Exercise description:
An exact copy of the data is required; the images should not appear in it.
** Provided records follows **
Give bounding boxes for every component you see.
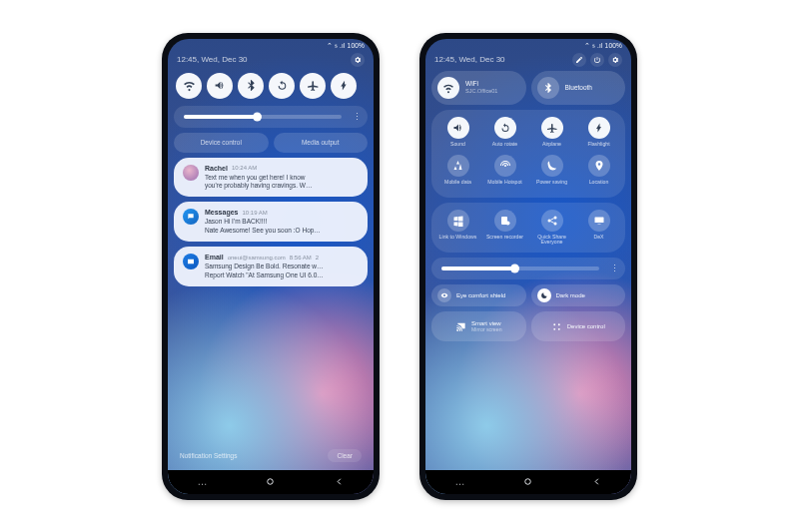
rotate-toggle[interactable]: [269, 73, 295, 99]
tile-location[interactable]: Location: [576, 155, 621, 191]
messages-icon: [183, 209, 199, 225]
avatar-rachel: [183, 165, 199, 181]
brightness-more-icon[interactable]: ⋮: [609, 264, 619, 273]
panel-header: 12:45, Wed, Dec 30: [425, 51, 631, 71]
tile-link-windows[interactable]: Link to Windows: [435, 210, 480, 247]
nav-bar: [168, 470, 374, 494]
device-control-button[interactable]: Device control: [531, 311, 626, 341]
bluetooth-toggle[interactable]: [238, 73, 264, 99]
grid-icon: [551, 321, 562, 332]
quick-tiles-grid-2: Link to Windows Screen recorder Quick Sh…: [431, 203, 625, 254]
status-bar: ⌃ ₅ .ıl 100%: [168, 39, 374, 51]
bluetooth-tile[interactable]: Bluetooth: [531, 71, 626, 105]
tile-auto-rotate[interactable]: Auto rotate: [482, 117, 527, 153]
wifi-tile[interactable]: WiFi SJC.Office01: [431, 71, 526, 105]
media-output-pill[interactable]: Media output: [274, 133, 369, 153]
eye-comfort-toggle[interactable]: Eye comfort shield: [431, 284, 526, 306]
tile-screen-recorder[interactable]: Screen recorder: [482, 210, 527, 247]
bluetooth-icon: [537, 77, 559, 99]
tile-quick-share[interactable]: Quick Share Everyone: [529, 210, 574, 247]
status-bar: ⌃ ₅ .ıl 100%: [425, 39, 631, 51]
wifi-icon: [437, 77, 459, 99]
brightness-more-icon[interactable]: ⋮: [352, 112, 362, 122]
mail-icon: [183, 254, 199, 269]
tile-sound[interactable]: Sound: [435, 117, 480, 153]
back-button[interactable]: [591, 476, 602, 487]
quick-tiles-grid-1: Sound Auto rotate Airplane Flashlight Mo…: [431, 110, 625, 198]
tile-airplane[interactable]: Airplane: [529, 117, 574, 153]
recents-button[interactable]: [197, 476, 208, 487]
datetime-label: 12:45, Wed, Dec 30: [177, 55, 347, 64]
phone-left-notification-shade: ⌃ ₅ .ıl 100% 12:45, Wed, Dec 30 ⋮ Device…: [162, 33, 380, 500]
notification-card[interactable]: Email oneui@samsung.com 8:56 AM 2 Samsun…: [174, 247, 368, 286]
wifi-toggle[interactable]: [176, 73, 202, 99]
back-button[interactable]: [334, 476, 345, 487]
datetime-label: 12:45, Wed, Dec 30: [434, 55, 568, 64]
flashlight-toggle[interactable]: [331, 73, 357, 99]
phone-right-quick-panel: ⌃ ₅ .ıl 100% 12:45, Wed, Dec 30 WiFi SJC…: [419, 33, 637, 500]
cast-icon: [455, 321, 466, 332]
notification-card[interactable]: Messages 10:19 AM Jason Hi I'm BACK!!!! …: [174, 202, 368, 242]
edit-icon[interactable]: [572, 53, 586, 67]
tile-power-saving[interactable]: Power saving: [529, 155, 574, 191]
brightness-slider[interactable]: ⋮: [174, 106, 368, 128]
notification-settings-link[interactable]: Notification Settings: [180, 452, 237, 459]
recents-button[interactable]: [454, 476, 465, 487]
settings-icon[interactable]: [608, 53, 622, 67]
tile-dex[interactable]: DeX: [576, 210, 621, 247]
smart-view-button[interactable]: Smart view Mirror screen: [431, 311, 526, 341]
tile-mobile-data[interactable]: Mobile data: [435, 155, 480, 191]
power-icon[interactable]: [590, 53, 604, 67]
quick-toggles-row: [174, 71, 368, 101]
home-button[interactable]: [522, 476, 533, 487]
tile-flashlight[interactable]: Flashlight: [576, 117, 621, 153]
settings-icon[interactable]: [351, 53, 365, 67]
clear-button[interactable]: Clear: [328, 449, 362, 462]
sound-toggle[interactable]: [207, 73, 233, 99]
panel-header: 12:45, Wed, Dec 30: [168, 51, 374, 71]
tile-mobile-hotspot[interactable]: Mobile Hotspot: [482, 155, 527, 191]
home-button[interactable]: [265, 476, 276, 487]
notification-card[interactable]: Rachel 10:24 AM Text me when you get her…: [174, 158, 368, 198]
device-control-pill[interactable]: Device control: [174, 133, 269, 153]
brightness-slider[interactable]: ⋮: [431, 258, 625, 279]
dark-mode-toggle[interactable]: Dark mode: [531, 284, 626, 306]
nav-bar: [425, 470, 631, 494]
airplane-toggle[interactable]: [300, 73, 326, 99]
** End of Provided records **
Result of the task:
Give bounding boxes for every component you see.
rotate-toggle[interactable]: [269, 73, 295, 99]
tile-location[interactable]: Location: [576, 155, 621, 191]
messages-icon: [183, 209, 199, 225]
avatar-rachel: [183, 165, 199, 181]
brightness-more-icon[interactable]: ⋮: [609, 264, 619, 273]
panel-header: 12:45, Wed, Dec 30: [425, 51, 631, 71]
tile-link-windows[interactable]: Link to Windows: [435, 210, 480, 247]
nav-bar: [168, 470, 374, 494]
device-control-button[interactable]: Device control: [531, 311, 626, 341]
bluetooth-toggle[interactable]: [238, 73, 264, 99]
grid-icon: [551, 321, 562, 332]
quick-tiles-grid-2: Link to Windows Screen recorder Quick Sh…: [431, 203, 625, 254]
status-bar: ⌃ ₅ .ıl 100%: [168, 39, 374, 51]
bluetooth-tile[interactable]: Bluetooth: [531, 71, 626, 105]
tile-auto-rotate[interactable]: Auto rotate: [482, 117, 527, 153]
wifi-tile[interactable]: WiFi SJC.Office01: [431, 71, 526, 105]
media-output-pill[interactable]: Media output: [274, 133, 369, 153]
eye-comfort-toggle[interactable]: Eye comfort shield: [431, 284, 526, 306]
tile-screen-recorder[interactable]: Screen recorder: [482, 210, 527, 247]
bluetooth-icon: [537, 77, 559, 99]
tile-quick-share[interactable]: Quick Share Everyone: [529, 210, 574, 247]
status-bar: ⌃ ₅ .ıl 100%: [425, 39, 631, 51]
wifi-icon: [437, 77, 459, 99]
brightness-more-icon[interactable]: ⋮: [352, 112, 362, 122]
mail-icon: [183, 254, 199, 269]
tile-sound[interactable]: Sound: [435, 117, 480, 153]
back-button[interactable]: [591, 476, 602, 487]
quick-tiles-grid-1: Sound Auto rotate Airplane Flashlight Mo…: [431, 110, 625, 198]
tile-airplane[interactable]: Airplane: [529, 117, 574, 153]
recents-button[interactable]: [197, 476, 208, 487]
datetime-label: 12:45, Wed, Dec 30: [177, 55, 347, 64]
phone-left-notification-shade: ⌃ ₅ .ıl 100% 12:45, Wed, Dec 30 ⋮ Device…: [162, 33, 380, 500]
notification-card[interactable]: Email oneui@samsung.com 8:56 AM 2 Samsun…: [174, 247, 368, 286]
wifi-toggle[interactable]: [176, 73, 202, 99]
back-button[interactable]: [334, 476, 345, 487]
datetime-label: 12:45, Wed, Dec 30: [434, 55, 568, 64]
flashlight-toggle[interactable]: [331, 73, 357, 99]
phone-right-quick-panel: ⌃ ₅ .ıl 100% 12:45, Wed, Dec 30 WiFi SJC…: [419, 33, 637, 500]
cast-icon: [455, 321, 466, 332]
notification-card[interactable]: Messages 10:19 AM Jason Hi I'm BACK!!!! …: [174, 202, 368, 242]
edit-icon[interactable]: [572, 53, 586, 67]
tile-power-saving[interactable]: Power saving: [529, 155, 574, 191]
brightness-slider[interactable]: ⋮: [174, 106, 368, 128]
notification-settings-link[interactable]: Notification Settings: [180, 452, 237, 459]
recents-button[interactable]: [454, 476, 465, 487]
settings-icon[interactable]: [608, 53, 622, 67]
tile-dex[interactable]: DeX: [576, 210, 621, 247]
smart-view-button[interactable]: Smart view Mirror screen: [431, 311, 526, 341]
tile-mobile-data[interactable]: Mobile data: [435, 155, 480, 191]
power-icon[interactable]: [590, 53, 604, 67]
quick-toggles-row: [174, 71, 368, 101]
home-button[interactable]: [522, 476, 533, 487]
tile-flashlight[interactable]: Flashlight: [576, 117, 621, 153]
settings-icon[interactable]: [351, 53, 365, 67]
clear-button[interactable]: Clear: [328, 449, 362, 462]
sound-toggle[interactable]: [207, 73, 233, 99]
panel-header: 12:45, Wed, Dec 30: [168, 51, 374, 71]
tile-mobile-hotspot[interactable]: Mobile Hotspot: [482, 155, 527, 191]
home-button[interactable]: [265, 476, 276, 487]
notification-card[interactable]: Rachel 10:24 AM Text me when you get her…: [174, 158, 368, 198]
device-control-pill[interactable]: Device control: [174, 133, 269, 153]
brightness-slider[interactable]: ⋮: [431, 258, 625, 279]
dark-mode-toggle[interactable]: Dark mode: [531, 284, 626, 306]
nav-bar: [425, 470, 631, 494]
airplane-toggle[interactable]: [300, 73, 326, 99]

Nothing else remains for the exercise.